M. X-N Y ne conteste pas que, lors de la première consolidation, il aurait été indiqué qu’il n’existait pas de séquelles indemnisables. La caisse a admis sa rechute en lien avec l’accident du travail de 2008, avec consolidation au 26 juin 2011.
Par courrier du 12 juillet 2011 versé aux débats par l’assuré, elle l’informe de ce que : 'votre état en rapport avec la rechute citée en objet est déclaré consolidé à la date du 26 juin 2011. L’examen de vos séquelles est en cours et vous serez informé(e) de la décision prise pour une éventuelle indemnisation'.
Sur demande de M. X-N Y, par nouveau courrier du 05 juillet 2012, elle lui indique lui transmettre la notification de consolidation de la rechute du 11 février 2008 en lien avec son accident du travail du 08 octobre 2001, avec séquelles indemnisables au 26 juin 2011 de ladite rechute, ainsi que la notification.
Il ne peut qu’être regretté les documents et décisions parfois contradictoires de la CPAM des Bouches-du-Rhône adressées à M. X-N Y qui n’ont pu que le 'dérouter’ et l’entraîner à 'enchaîner’ les recours, faute de pouvoir déceler une cohérence dans la position de la caisse et dans les conclusions présentées par les médecins, ce qui a vraisemblablement contribué à davantage le fragiliser sur le plan psychiatrique.
Cependant, ces éléments ne sont pas de nature à remettre en cause l’autorité de la chose jugée attachée à la décision de la CNITAAT du 17 mars 2016, laquelle a considéré que l’accident du travail n’avait pas laissé subsister de séquelles indemnisables au regard du barême réglementaire, à la date de consolidation du 20 juin 2011, de sorte que les soins contestés de 2012 à 2016 et consécutifs à la rechute de 2008, réalisés postérieurement à cette consolidation, ne peuvent être considérés, faute d’existence de séquelles imputables à l’accident du travail considéré et excluant les soins relatifs à un état antérieur temporairement aggravé par l’accident, évoluant pour son propre compte, comme devant être pris en compte par celle-ci.

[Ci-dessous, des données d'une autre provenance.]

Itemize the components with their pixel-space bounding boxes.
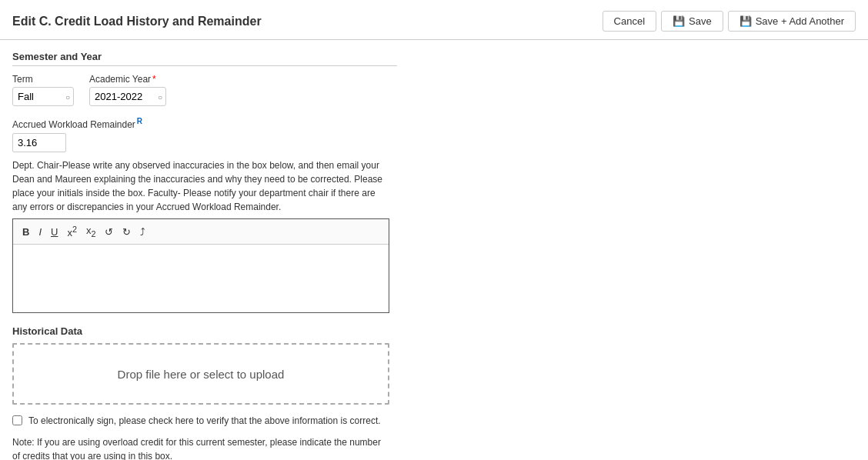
term-select-wrapper[interactable]: Fall Spring Summer	[12, 87, 74, 106]
academic-year-select-wrapper[interactable]: 2021-2022 2020-2021 2019-2020	[89, 87, 166, 106]
page-title: Edit C. Credit Load History and Remainde…	[12, 15, 262, 28]
term-label: Term	[12, 74, 74, 85]
verify-checkbox[interactable]	[12, 415, 22, 425]
bold-button[interactable]: B	[19, 225, 32, 239]
required-star: *	[152, 74, 156, 85]
page-header: Edit C. Credit Load History and Remainde…	[0, 0, 868, 40]
underline-button[interactable]: U	[48, 225, 61, 239]
verify-text: To electronically sign, please check her…	[28, 414, 381, 428]
italic-button[interactable]: I	[35, 225, 45, 239]
subscript-button[interactable]: x2	[83, 223, 99, 240]
academic-year-select[interactable]: 2021-2022 2020-2021 2019-2020	[89, 87, 166, 106]
redo-button[interactable]: ↻	[119, 225, 134, 239]
term-select[interactable]: Fall Spring Summer	[12, 87, 74, 106]
save-button[interactable]: 💾 Save	[661, 11, 723, 32]
verify-row: To electronically sign, please check her…	[12, 414, 389, 428]
instruction-text: Dept. Chair-Please write any observed in…	[12, 158, 389, 214]
semester-year-section-label: Semester and Year	[12, 51, 397, 66]
save-add-button[interactable]: 💾 Save + Add Another	[728, 11, 856, 32]
save-icon: 💾	[673, 15, 685, 27]
note-text: Note: If you are using overload credit f…	[12, 435, 389, 460]
main-content: Semester and Year Term Fall Spring Summe…	[0, 40, 868, 460]
editor-toolbar: B I U x2 x2 ↺ ↻ ⤴	[13, 219, 389, 245]
academic-year-label: Academic Year*	[89, 74, 166, 85]
drop-zone-text: Drop file here or select to upload	[118, 368, 285, 381]
accrued-input[interactable]	[12, 133, 66, 152]
academic-year-group: Academic Year* 2021-2022 2020-2021 2019-…	[89, 74, 166, 106]
undo-button[interactable]: ↺	[102, 225, 116, 239]
historical-section: Historical Data Drop file here or select…	[12, 325, 856, 405]
header-buttons: Cancel 💾 Save 💾 Save + Add Another	[603, 11, 856, 32]
semester-year-row: Term Fall Spring Summer Academic Year* 2…	[12, 74, 856, 106]
note-section: Note: If you are using overload credit f…	[12, 435, 389, 460]
historical-label: Historical Data	[12, 325, 856, 337]
rich-text-editor: B I U x2 x2 ↺ ↻ ⤴	[12, 218, 389, 313]
accrued-label: Accrued Workload RemainderR	[12, 117, 856, 130]
required-r-badge: R	[137, 117, 142, 125]
editor-textarea[interactable]	[13, 245, 389, 310]
accrued-section: Accrued Workload RemainderR Dept. Chair-…	[12, 117, 856, 313]
cancel-button[interactable]: Cancel	[603, 11, 656, 32]
term-group: Term Fall Spring Summer	[12, 74, 74, 106]
expand-button[interactable]: ⤴	[137, 225, 149, 239]
save-add-icon: 💾	[739, 15, 752, 27]
file-drop-zone[interactable]: Drop file here or select to upload	[12, 343, 389, 405]
superscript-button[interactable]: x2	[64, 223, 80, 240]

La décision du pôle social qui a débouté M. X-N Y de l’intégralité de ses demandes concernant ses recours sera confirmée.
Sur les dépens
Il n’est pas inéquitable, à la lumière notamment des éléments figurant ci-dessus et de la situation personnelle de M. X-N Y, de laisser à la charge de chacune des parties les dépens par elle engagés, tant de première instance non repris dans le dispositif du jugement rendu par le pôle social, que d’appel, étant précisé que l’article R 144-10 du code de la sécurité sociale a été abrogé par le décret n° 2018-928 du 29 octobre 2018 relatif au contentieux de la sécurité sociale et de l’aide sociale, dont l’article 17 III prévoit que les dispositions relatives à la procédure devant les juridictions sont applicables aux instances en cours.
PAR CES MOTIFS
La cour, statuant après rapport et débats en audience publique, par arrêt contradictoire mis à disposition au greffe,
Déclare l’appel de M. X-N Y recevable.
Rejette le courrier et les pièces transmises par M. X-N Y en cours de délibré.

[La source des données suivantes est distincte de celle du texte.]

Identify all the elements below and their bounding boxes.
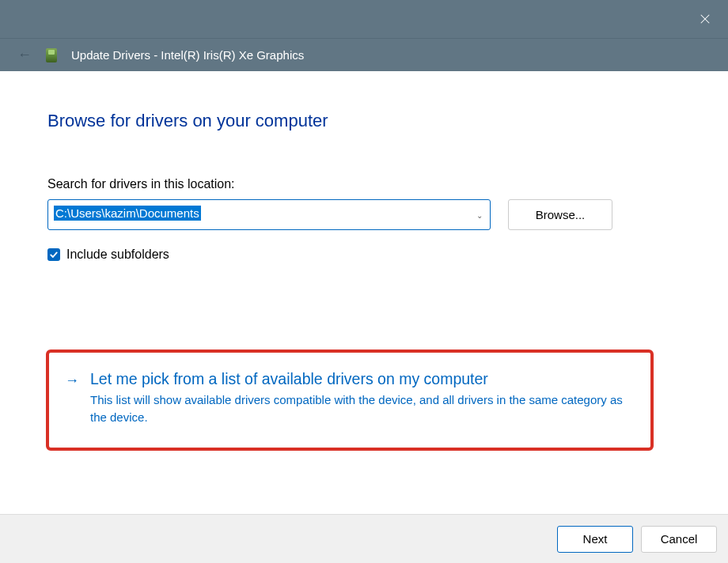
include-subfolders-row[interactable]: Include subfolders bbox=[47, 247, 681, 262]
cancel-button[interactable]: Cancel bbox=[641, 526, 717, 553]
browse-button[interactable]: Browse... bbox=[508, 199, 612, 230]
window-title: Update Drivers - Intel(R) Iris(R) Xe Gra… bbox=[71, 48, 304, 62]
page-heading: Browse for drivers on your computer bbox=[47, 111, 681, 131]
pick-from-list-title[interactable]: Let me pick from a list of available dri… bbox=[90, 370, 635, 388]
include-subfolders-checkbox[interactable] bbox=[47, 248, 60, 261]
close-button[interactable] bbox=[693, 7, 717, 31]
pick-from-list-option[interactable]: → Let me pick from a list of available d… bbox=[46, 350, 654, 451]
pick-from-list-description: This list will show available drivers co… bbox=[90, 391, 635, 426]
arrow-right-icon: → bbox=[65, 372, 79, 389]
titlebar-second: ← Update Drivers - Intel(R) Iris(R) Xe G… bbox=[0, 38, 728, 71]
footer-bar: Next Cancel bbox=[0, 514, 728, 563]
search-location-label: Search for drivers in this location: bbox=[47, 177, 681, 191]
path-row: C:\Users\kazim\Documents ⌄ Browse... bbox=[47, 199, 681, 230]
path-combobox[interactable]: C:\Users\kazim\Documents ⌄ bbox=[47, 199, 491, 230]
device-icon bbox=[46, 48, 57, 62]
content-area: Browse for drivers on your computer Sear… bbox=[0, 71, 728, 514]
titlebar-top bbox=[0, 0, 728, 38]
next-button[interactable]: Next bbox=[557, 526, 633, 553]
include-subfolders-label: Include subfolders bbox=[66, 247, 169, 262]
back-arrow-icon[interactable]: ← bbox=[17, 47, 32, 63]
path-input[interactable] bbox=[47, 199, 491, 230]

Déclare irrecevable la constestation par M. X-N Y de la décision de refus de passage en affection longue durée opposée par la Caisse Primaire d’Assurance Maladie des Bouches-du-Rhône le 14 juin 2017.
Confirme le jugement rendu par le pôle social du tribunal judiciaire de Marseille le 28 février 2020 en toutes ses dispositions.
Laisse à la charge de chacune des parties les dépens par elle engagés tant dans le cadre de la procédure de première instance, que de la procédure d’appel.
Déboute les parties du surplus de leurs moyens et prétentions.